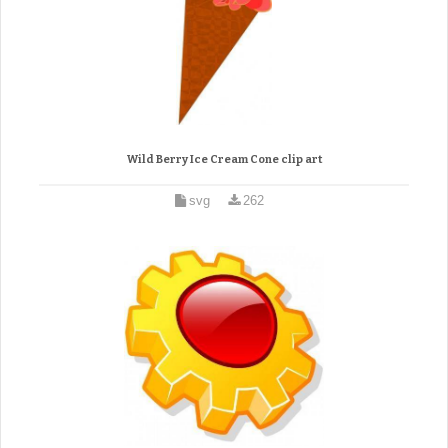
Wild Berry Ice Cream Cone clip art
svg
262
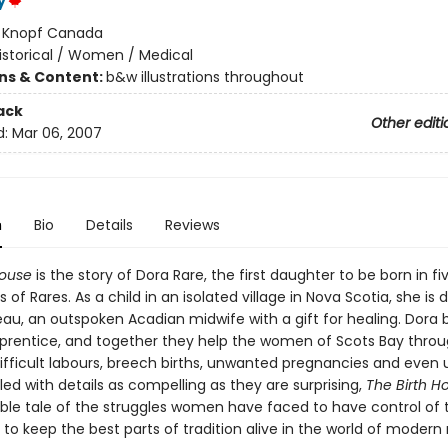
y
:
Knopf Canada
istorical / Women / Medical
ons & Content:
b&w illustrations throughout
ack
Other editi
d:
Mar 06, 2007
n
Bio
Details
Reviews
House
is the story of Dora Rare, the first daughter to be born in fi
 of Rares. As a child in an isolated village in Nova Scotia, she is 
eau, an outspoken Acadian midwife with a gift for healing. Dor
apprentice, and together they help the women of Scots Bay thro
, difficult labours, breech births, unwanted pregnancies and even u
Filled with details as compelling as they are surprising,
The Birth 
ble tale of the struggles women have faced to have control of 
to keep the best parts of tradition alive in the world of modern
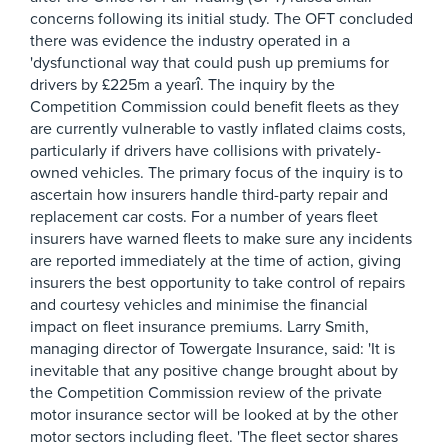
concerns following its initial study. The OFT concluded
there was evidence the industry operated in a
'dysfunctional way that could push up premiums for
drivers by £225m a yearî. The inquiry by the
Competition Commission could benefit fleets as they
are currently vulnerable to vastly inflated claims costs,
particularly if drivers have collisions with privately-
owned vehicles. The primary focus of the inquiry is to
ascertain how insurers handle third-party repair and
replacement car costs. For a number of years fleet
insurers have warned fleets to make sure any incidents
are reported immediately at the time of action, giving
insurers the best opportunity to take control of repairs
and courtesy vehicles and minimise the financial
impact on fleet insurance premiums. Larry Smith,
managing director of Towergate Insurance, said: 'It is
inevitable that any positive change brought about by
the Competition Commission review of the private
motor insurance sector will be looked at by the other
motor sectors including fleet. 'The fleet sector shares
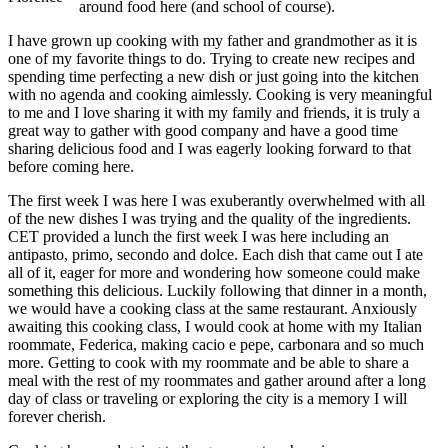
around food here (and school of course).
I have grown up cooking with my father and grandmother as it is
one of my favorite things to do. Trying to create new recipes and
spending time perfecting a new dish or just going into the kitchen
with no agenda and cooking aimlessly. Cooking is very meaningful
to me and I love sharing it with my family and friends, it is truly a
great way to gather with good company and have a good time
sharing delicious food and I was eagerly looking forward to that
before coming here.
The first week I was here I was exuberantly overwhelmed with all
of the new dishes I was trying and the quality of the ingredients.
CET provided a lunch the first week I was here including an
antipasto, primo, secondo and dolce. Each dish that came out I ate
all of it, eager for more and wondering how someone could make
something this delicious. Luckily following that dinner in a month,
we would have a cooking class at the same restaurant. Anxiously
awaiting this cooking class, I would cook at home with my Italian
roommate, Federica, making cacio e pepe, carbonara and so much
more. Getting to cook with my roommate and be able to share a
meal with the rest of my roommates and gather around after a long
day of class or traveling or exploring the city is a memory I will
forever cherish.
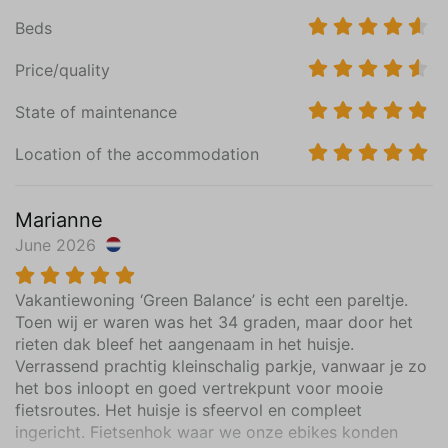
Hiking
Beds
Swimming
Price/quality
Holiday theme
Away from it all
State of maintenance
Family holiday
Location of the accommodation
Spa & Wellness
Sports activities
Marianne
June 2026
Vakantiewoning ‘Green Balance’ is echt een pareltje.
Toen wij er waren was het 34 graden, maar door het
rieten dak bleef het aangenaam in het huisje.
Verrassend prachtig kleinschalig parkje, vanwaar je zo
het bos inloopt en goed vertrekpunt voor mooie
fietsroutes. Het huisje is sfeervol en compleet
ingericht. Fietsenhok waar we onze ebikes konden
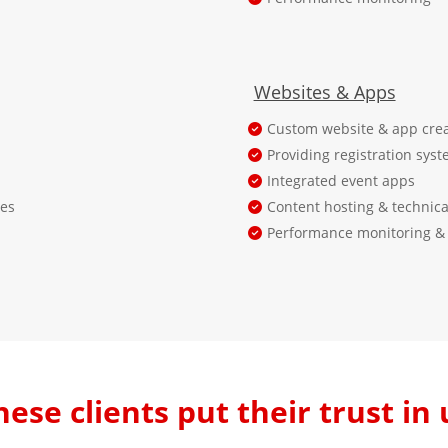
Websites & Apps
Custom website & app crea
Providing registration syst
Integrated event apps
ses
Content hosting & technica
Performance monitoring & 
hese clients put their trust in 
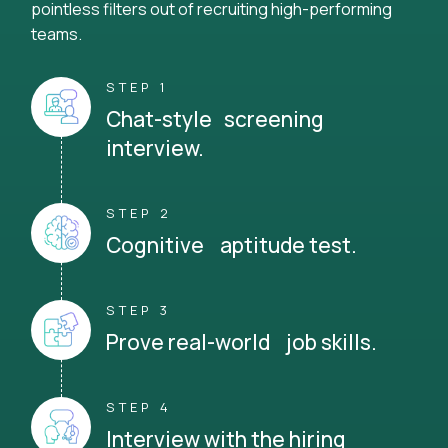
pointless filters out of recruiting high-performing
teams.
STEP 1
Chat-style screening
interview.
STEP 2
Cognitive aptitude test.
STEP 3
Prove real-world job skills.
STEP 4
Interview with the hiring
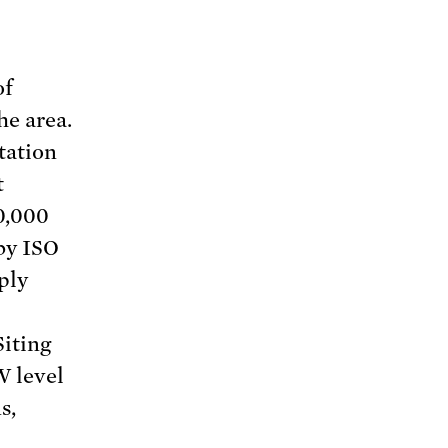
of
he area.
tation
t
0,000
 by ISO
ply
Siting
W level
s,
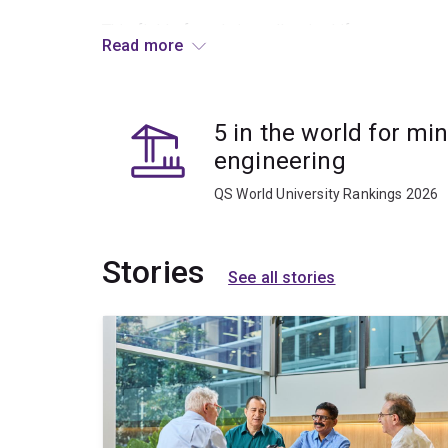
This field of study is well-suited if you:
Read more
hold a degree in engineering (non‑mining), ge
are seeking to transition into mining or res
5 in the world for mi
want to establish a strong technical foundat
engineering
operational study.
QS World University Rankings 2026
Courses in Mining Foundations are offered throug
structure your studies around work commitments
Stories
See all stories
What you’ll learn
You’ll develop foundational knowledge in areas 
mining systems and operational fundamental
orebody knowledge and mine planning conce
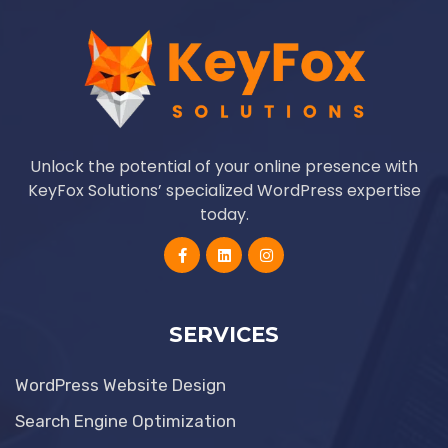
Unlock the potential of your online presence with
KeyFox Solutions’ specialized WordPress expertise
today.
SERVICES
WordPress Website Design
Search Engine Optimization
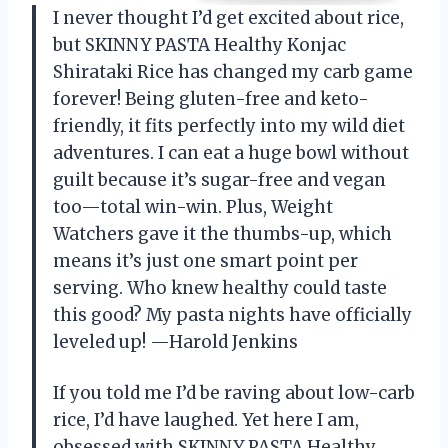
I never thought I’d get excited about rice,
but SKINNY PASTA Healthy Konjac
Shirataki Rice has changed my carb game
forever! Being gluten-free and keto-
friendly, it fits perfectly into my wild diet
adventures. I can eat a huge bowl without
guilt because it’s sugar-free and vegan
too—total win-win. Plus, Weight
Watchers gave it the thumbs-up, which
means it’s just one smart point per
serving. Who knew healthy could taste
this good? My pasta nights have officially
leveled up! —Harold Jenkins
If you told me I’d be raving about low-carb
rice, I’d have laughed. Yet here I am,
obsessed with SKINNY PASTA Healthy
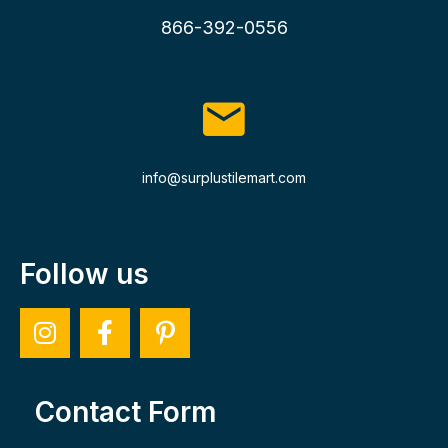
866-392-0556
info@surplustilemart.com
Follow us
Contact Form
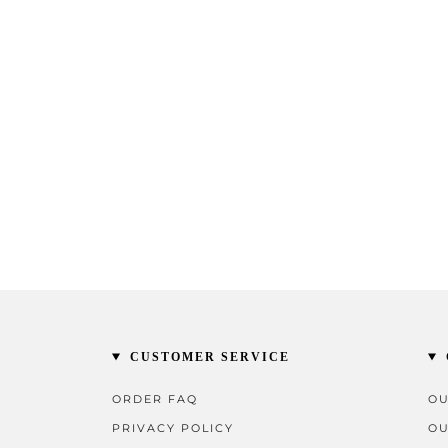
CUSTOMER SERVICE
ORDER FAQ
OU
PRIVACY POLICY
OU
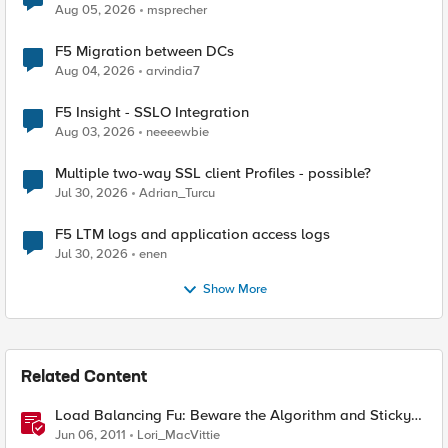
Aug 05, 2026
msprecher
F5 Migration between DCs
Aug 04, 2026
arvindia7
F5 Insight - SSLO Integration
Aug 03, 2026
neeeewbie
Multiple two-way SSL client Profiles - possible?
Jul 30, 2026
Adrian_Turcu
F5 LTM logs and application access logs
Jul 30, 2026
enen
Show More
Related Content
Load Balancing Fu: Beware the Algorithm and Sticky
Sessions
Jun 06, 2011
Lori_MacVittie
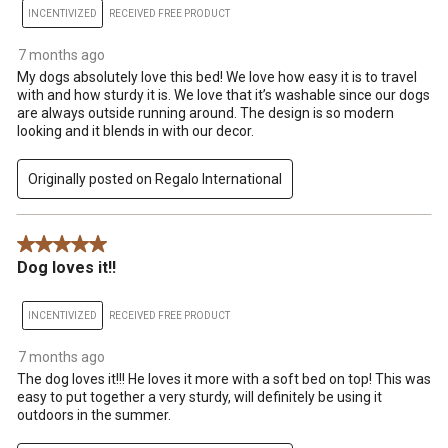
INCENTIVIZED
RECEIVED FREE PRODUCT
7 months ago
My dogs absolutely love this bed! We love how easy it is to travel
with and how sturdy it is. We love that it’s washable since our dogs
are always outside running around. The design is so modern
looking and it blends in with our decor.
Originally posted on Regalo International
5 out of 5 stars.
Dog loves it!!
INCENTIVIZED
RECEIVED FREE PRODUCT
7 months ago
The dog loves it!!! He loves it more with a soft bed on top! This was
easy to put together a very sturdy, will definitely be using it
outdoors in the summer.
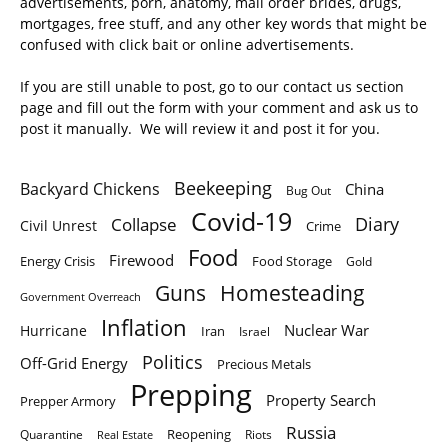
advertisements, porn, anatomy, mail order brides, drugs,
mortgages, free stuff, and any other key words that might be
confused with click bait or online advertisements.
If you are still unable to post, go to our contact us section
page and fill out the form with your comment and ask us to
post it manually. We will review it and post it for you.
Beekeeping
Backyard Chickens
China
Bug Out
Covid-19
Diary
Collapse
Civil Unrest
Crime
Food
Firewood
Energy Crisis
Food Storage
Gold
Homesteading
Guns
Government Overreach
Inflation
Nuclear War
Hurricane
Iran
Israel
Politics
Off-Grid Energy
Precious Metals
Prepping
Property Search
Prepper Armory
Russia
Quarantine
Reopening
Riots
Real Estate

[Task item]
Wherever a line in the records contains the word "drivers", copy that line.

[Output for this exercise]
drivers by £225m a yearî. The inquiry by the
particularly if drivers have collisions with privately-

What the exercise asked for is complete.